* **Dataset entries**:

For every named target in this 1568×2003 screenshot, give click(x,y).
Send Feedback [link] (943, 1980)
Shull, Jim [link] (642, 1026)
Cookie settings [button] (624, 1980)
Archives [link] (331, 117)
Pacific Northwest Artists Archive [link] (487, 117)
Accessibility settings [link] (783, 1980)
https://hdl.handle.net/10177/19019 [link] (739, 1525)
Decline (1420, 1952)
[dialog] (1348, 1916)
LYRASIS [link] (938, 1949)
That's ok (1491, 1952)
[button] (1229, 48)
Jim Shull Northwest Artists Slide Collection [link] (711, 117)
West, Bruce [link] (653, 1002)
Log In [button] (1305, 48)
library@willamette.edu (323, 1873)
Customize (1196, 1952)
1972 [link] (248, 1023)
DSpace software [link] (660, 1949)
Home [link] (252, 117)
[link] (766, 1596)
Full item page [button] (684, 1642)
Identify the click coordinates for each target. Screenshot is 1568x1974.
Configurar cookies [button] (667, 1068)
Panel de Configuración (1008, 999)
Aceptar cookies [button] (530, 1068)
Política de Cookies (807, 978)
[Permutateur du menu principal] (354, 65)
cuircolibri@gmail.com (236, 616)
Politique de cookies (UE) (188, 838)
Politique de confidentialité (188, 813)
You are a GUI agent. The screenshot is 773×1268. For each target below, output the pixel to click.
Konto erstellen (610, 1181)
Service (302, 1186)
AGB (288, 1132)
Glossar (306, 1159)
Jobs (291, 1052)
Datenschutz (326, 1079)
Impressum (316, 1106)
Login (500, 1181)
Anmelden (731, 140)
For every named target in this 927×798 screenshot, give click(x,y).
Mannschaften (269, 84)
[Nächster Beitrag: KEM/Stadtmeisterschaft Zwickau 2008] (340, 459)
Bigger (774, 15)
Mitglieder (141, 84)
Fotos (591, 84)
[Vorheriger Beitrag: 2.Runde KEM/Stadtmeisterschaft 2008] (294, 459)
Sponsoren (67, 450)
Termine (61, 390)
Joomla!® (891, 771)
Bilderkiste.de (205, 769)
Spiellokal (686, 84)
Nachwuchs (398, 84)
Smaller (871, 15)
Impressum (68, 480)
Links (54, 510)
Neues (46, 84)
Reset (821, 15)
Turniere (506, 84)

* **WHAT TO PRODUCE**: Make a verbatim copy of each record.

* **YOUR SOLUTION**:
For every named target in this 1568×2003 screenshot, give click(x,y).
Send Feedback [link] (943, 1980)
Shull, Jim [link] (642, 1026)
Cookie settings [button] (624, 1980)
Archives [link] (331, 117)
Pacific Northwest Artists Archive [link] (487, 117)
Accessibility settings [link] (783, 1980)
https://hdl.handle.net/10177/19019 [link] (739, 1525)
Decline (1420, 1952)
[dialog] (1348, 1916)
LYRASIS [link] (938, 1949)
That's ok (1491, 1952)
[button] (1229, 48)
Jim Shull Northwest Artists Slide Collection [link] (711, 117)
West, Bruce [link] (653, 1002)
Log In [button] (1305, 48)
library@willamette.edu (323, 1873)
Customize (1196, 1952)
1972 [link] (248, 1023)
DSpace software [link] (660, 1949)
Home [link] (252, 117)
[link] (766, 1596)
Full item page [button] (684, 1642)
Identify the click coordinates for each target. Screenshot is 1568x1974.
Configurar cookies [button] (667, 1068)
Panel de Configuración (1008, 999)
Aceptar cookies [button] (530, 1068)
Política de Cookies (807, 978)
[Permutateur du menu principal] (354, 65)
cuircolibri@gmail.com (236, 616)
Politique de cookies (UE) (188, 838)
Politique de confidentialité (188, 813)
You are a GUI agent. The screenshot is 773×1268. For each target below, output the pixel to click.
Konto erstellen (610, 1181)
Service (302, 1186)
AGB (288, 1132)
Glossar (306, 1159)
Jobs (291, 1052)
Datenschutz (326, 1079)
Impressum (316, 1106)
Login (500, 1181)
Anmelden (731, 140)
For every named target in this 927×798 screenshot, give click(x,y).
Mannschaften (269, 84)
[Nächster Beitrag: KEM/Stadtmeisterschaft Zwickau 2008] (340, 459)
Bigger (774, 15)
Mitglieder (141, 84)
Fotos (591, 84)
[Vorheriger Beitrag: 2.Runde KEM/Stadtmeisterschaft 2008] (294, 459)
Sponsoren (67, 450)
Termine (61, 390)
Joomla!® (891, 771)
Bilderkiste.de (205, 769)
Spiellokal (686, 84)
Nachwuchs (398, 84)
Smaller (871, 15)
Impressum (68, 480)
Links (54, 510)
Neues (46, 84)
Reset (821, 15)
Turniere (506, 84)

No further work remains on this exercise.